Obama’s executive actions also will include allowing shipments of farm equipment to Cuba to help the country’s small producers. Johnson said Cuban farmers badly need tractors and other equipment to clear land among other things.
Deere & Co. said in a statement that it sees Cuba as a potential market. “We look forward to serving customers in Cuba as we do throughout Latin America and around the world.”
U.S. agricultural sales to Cuba have fallen by half since 2008 when commodity prices spiked, and sales have been slow to rebound even as prices have softened. Cuba imported $348 million worth of U.S. farm products in 2013, and more than 40 percent of that was one commodity, frozen chicken.

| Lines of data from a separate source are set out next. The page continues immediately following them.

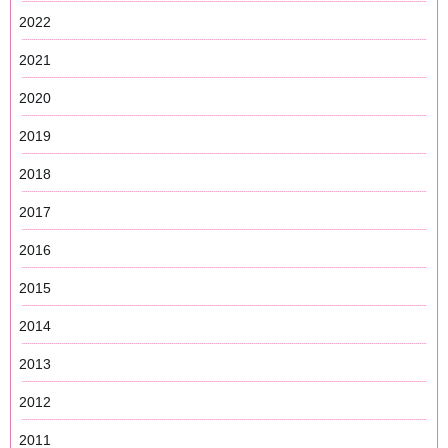
2022
2021
2020
2019
2018
2017
2016
2015
2014
2013
2012
2011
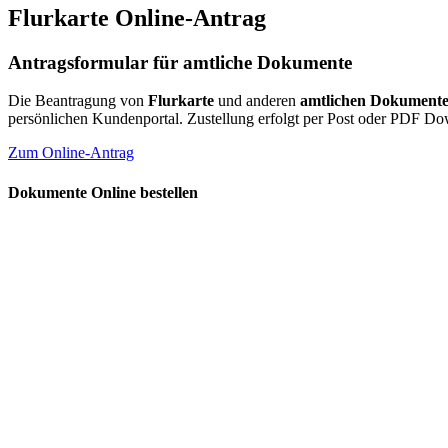
Flurkarte Online-Antrag
Antragsformular für amtliche Dokumente
Die Beantragung von
Flurkarte
und anderen
amtlichen Dokument
persönlichen Kundenportal. Zustellung erfolgt per Post oder PDF D
Zum Online-Antrag
Dokumente Online bestellen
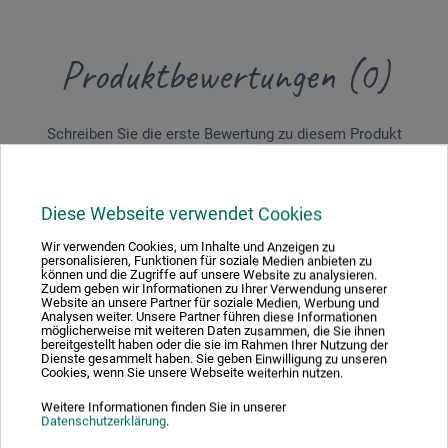
Produktbewertungen (0)
Schreiben Sie die erste Bewertung zu diesem Produkt
JETZT PRODUKT BEWERTEN
Diese Webseite verwendet Cookies
Wir verwenden Cookies, um Inhalte und Anzeigen zu
personalisieren, Funktionen für soziale Medien anbieten zu
können und die Zugriffe auf unsere Website zu analysieren.
Zudem geben wir Informationen zu Ihrer Verwendung unserer
Website an unsere Partner für soziale Medien, Werbung und
Analysen weiter. Unsere Partner führen diese Informationen
Hersteller-Kontakt
möglicherweise mit weiteren Daten zusammen, die Sie ihnen
bereitgestellt haben oder die sie im Rahmen Ihrer Nutzung der
Dienste gesammelt haben. Sie geben Einwilligung zu unseren
Cookies, wenn Sie unsere Webseite weiterhin nutzen.
Hier finden Sie die Kontaktdaten des Herstellers zu
Weitere Informationen finden Sie in unserer
diesem Produkt.
Datenschutzerklärung
.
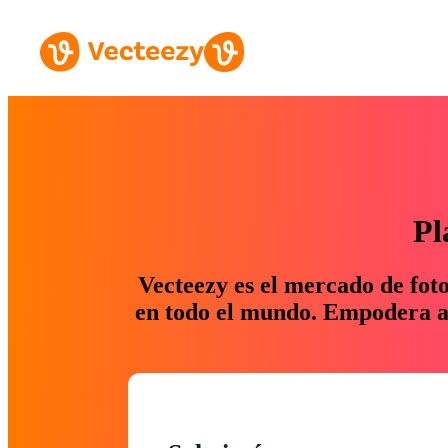
Pl
Vecteezy es el mercado de fot
en todo el mundo. Empodera a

In 2008, Cuba’s U.S. farm exports totaled $710 million, including $196 million worth of corn, $135 million in wheat and $134 million worth of chicken.
Cuban imports of U.S. corn plunged from a peak of 811,000 metric tons to 137,000 tons.

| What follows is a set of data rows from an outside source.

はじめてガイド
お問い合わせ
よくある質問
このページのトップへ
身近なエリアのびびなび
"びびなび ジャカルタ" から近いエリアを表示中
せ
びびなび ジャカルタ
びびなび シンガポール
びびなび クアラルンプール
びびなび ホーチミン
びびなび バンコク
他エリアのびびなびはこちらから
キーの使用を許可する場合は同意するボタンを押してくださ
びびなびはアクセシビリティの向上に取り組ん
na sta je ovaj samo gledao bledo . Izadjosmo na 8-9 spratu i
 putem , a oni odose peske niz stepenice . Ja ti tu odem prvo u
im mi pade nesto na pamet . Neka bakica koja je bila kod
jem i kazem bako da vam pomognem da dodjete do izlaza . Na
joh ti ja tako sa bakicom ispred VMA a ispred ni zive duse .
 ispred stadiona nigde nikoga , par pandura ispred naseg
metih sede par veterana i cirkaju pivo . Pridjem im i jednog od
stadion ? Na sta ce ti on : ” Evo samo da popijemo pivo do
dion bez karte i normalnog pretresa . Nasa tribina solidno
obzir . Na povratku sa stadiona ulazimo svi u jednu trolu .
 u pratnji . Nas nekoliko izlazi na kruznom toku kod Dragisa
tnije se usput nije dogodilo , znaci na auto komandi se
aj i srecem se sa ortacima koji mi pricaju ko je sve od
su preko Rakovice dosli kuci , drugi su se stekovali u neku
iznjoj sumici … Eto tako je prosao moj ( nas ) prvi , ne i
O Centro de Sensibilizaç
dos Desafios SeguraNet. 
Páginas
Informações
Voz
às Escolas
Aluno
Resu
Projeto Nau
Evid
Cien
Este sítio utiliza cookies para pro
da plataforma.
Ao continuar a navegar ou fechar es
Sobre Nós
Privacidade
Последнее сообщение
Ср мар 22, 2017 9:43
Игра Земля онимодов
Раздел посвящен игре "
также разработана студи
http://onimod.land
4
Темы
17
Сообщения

Cuba is buying wheat now from countries such as France and Russia instead of the United States in part because of the relatively high U.S. price of the hard red winter wheat that Cubans prefer, said Alan Tracy, president of U.S. Wheat Associates, the industry’s export development arm. Shipping costs also have fallen, offsetting the advantage U.S. exporters would normally have by being closer to Cuba, he said.
“We spent quite a bit of effort on Cuba and thought we’d made some pretty good inroads, but when the prices got too high they simply went elsewhere,” said Tracy.
Still, Tracy and other industry officials welcomed the administration’s plan, which also includes establishment of diplomatic relations. “It bodes well for the future,” he said.
The economic benefits to Cuba from relaxing U.S. restrictions on travel and tourism, also part of Obama’s plan, could increase the market for American products, said James Sumner, president of the USA Poultry and Egg Export Council. “Currently, we’re shipping primarily low-cost commodity type products, because of the condition of the Cuban economy,” he said.